**PROMPT**
With the pictures left out, restate exactly the part below that opens with the line containing "トラベラーズカンパニー" and closes with the line containing "e sélection.".

[Data extracted from a collection]
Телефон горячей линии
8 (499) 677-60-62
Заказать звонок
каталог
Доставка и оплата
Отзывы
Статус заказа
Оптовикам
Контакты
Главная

...

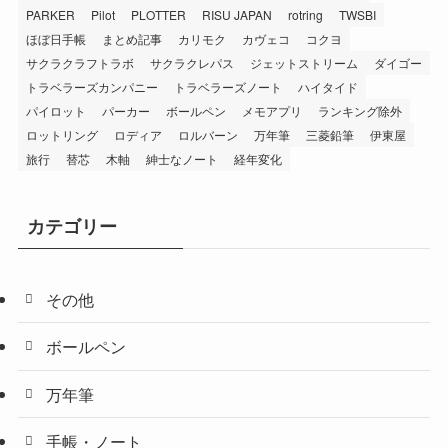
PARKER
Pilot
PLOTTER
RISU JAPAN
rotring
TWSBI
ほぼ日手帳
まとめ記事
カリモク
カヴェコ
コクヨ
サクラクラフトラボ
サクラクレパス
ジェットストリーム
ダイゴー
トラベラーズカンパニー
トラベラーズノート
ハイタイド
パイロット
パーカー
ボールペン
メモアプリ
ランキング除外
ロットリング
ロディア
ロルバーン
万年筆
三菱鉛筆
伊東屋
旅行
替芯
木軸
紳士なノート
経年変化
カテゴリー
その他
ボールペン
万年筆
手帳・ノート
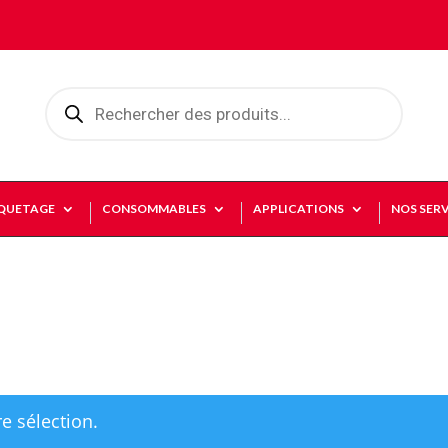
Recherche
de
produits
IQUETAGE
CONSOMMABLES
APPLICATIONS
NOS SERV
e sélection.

**REPLY TO THE EXERCISE**
トラベラーズカンパニー
トラベラーズノート
ハイタイド
パイロット
パーカー
ボールペン
メモアプリ
ランキング除外
ロットリング
ロディア
ロルバーン
万年筆
三菱鉛筆
伊東屋
旅行
替芯
木軸
紳士なノート
経年変化
カテゴリー
その他
ボールペン
万年筆
手帳・ノート
Recherche
de
produits
IQUETAGE
CONSOMMABLES
APPLICATIONS
NOS SERV
e sélection.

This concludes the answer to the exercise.